[EDITOR'S NOTE: This case is unpublished as indicated by the issuing court.]
MEMORANDUM OF DECISION ON DEFENDANT CARDI'S MOTION TO STRIKE
The defendant, Cardi Corporation, was the general contractor on a state road reconstruction project. On October 11, 1996, Cardi entered into a subcontract with the plaintiff company to perform certain work on the project. The plaintiff alleges in its complaint that it completed all of the work it was obligated to do under the subcontract. In the first count the plaintiff has sued the defendant in accordance with its rights under the contract and § 49-41a of the Connecticut General Statutes.
The present motion to strike is filed against the second count which purports to state a claim under § 49-41b(2) of the Connecticut General Statutes.
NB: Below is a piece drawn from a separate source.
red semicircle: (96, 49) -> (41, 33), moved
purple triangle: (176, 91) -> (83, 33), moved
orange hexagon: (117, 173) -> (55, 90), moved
That statute in relevant part says that:
"When any public work is awarded by a contract for which a payment bond is required by section 49-41 and such contract contains a provision requiring the general or prime contractor under such contract to furnish a performance bond in the full amount of the contract price, the following shall apply:
. . .
(2) In the case of a contract advertised by the state Department of Transportation. . . . (B) any such general or prime contractor shall not withhold more than two and one-half percent from any periodic or final payment which is otherwise due to any subcontractor.
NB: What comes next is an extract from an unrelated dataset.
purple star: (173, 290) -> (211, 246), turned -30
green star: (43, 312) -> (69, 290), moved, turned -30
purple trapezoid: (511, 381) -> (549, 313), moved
The second count alleges Cardi was wrongfully withholding 10% retainage CT Page 1414 when under the statute is was only authorized to withhold 2 1/2%. The count relies on § 49-41 b(2) to claim that it is owed the contract balance based on 2 1/2% retainage plus interest.
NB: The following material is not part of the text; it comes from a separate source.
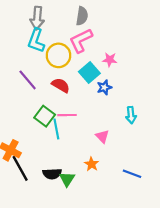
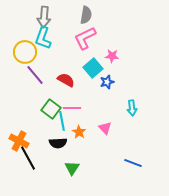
yellow circle: (59, 55) -> (25, 52), moved
orange star: (92, 164) -> (79, 132), moved
black semicircle: (52, 174) -> (58, 143), moved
The defendant has moved to strike claiming § 49-41b(2) does not afford a private cause of action and in any event that the second count does not allege that the contract between the Department of Transportation and Cardi required Cardi to post a performance bond.
Private Cause of Action
Section 49-41b(2) does not explicitly provide for a private cause of action but this does not preclude a finding that such a remedy is implicit in the statutory scheme. For example, in Napoletano v. Cigna,238 Conn. 216, 249 (1996) and Skakel v. Benedict, 54 Conn. App. 663, 686
(1999) the courts found that a private cause of action was implicitly created by the legislative provisions before the court although no explicit remedy was set forth in the statute. Both courts relied on the test set forth in Cort v. Ash, 422 U.S. 66, 78 (1 975) to determine "whether a private remedy is implicit in a statute not expressly providing one." The Restatement (Second) Torts incorporates much of the holding of Cort v. Ash, supra, at § 874A and the court will examine the factors set out in subsection (h) to decide whether there should be tort liability for violation of a legislative provision not explicitly providing for one. The subsection (h) factors suggest that here such a remedy is appropriate:
(1) The legislative provision § 49-41b(2) is specific and lets the actors know what conduct is prohibited.
(2) As to the adequacy of existing remedies, there appears to be no remedies provided and declaratory or injunctive relief will not be effective tools to accomplish the legislative purpose apart from the provision of a damage remedy.
(3) Existing methods of enforcement of the legislative policy will not be interfered with since there is apparently no administrative regulatory scheme provided for. cf. Middletown v. Hartford Electric Light Co.,192 Conn. 591, 596 (1984), nor is there even a provision for a civil penalty. Holly Hill Holdings v. Lowman, 30 Conn. App. 204, 220 (1993) (see also as this applies to consideration 2, supra).
(4) The public policy behind the legislation seems important since this provision will ensure a pool of subcontractors willing to work on state projects thereby encouraging lower construction costs for government construction projects. CT Page 1415
(5) Allowing a private remedy will not constitute a "drastic" change in the law or create a remedy difficult to understand and apply.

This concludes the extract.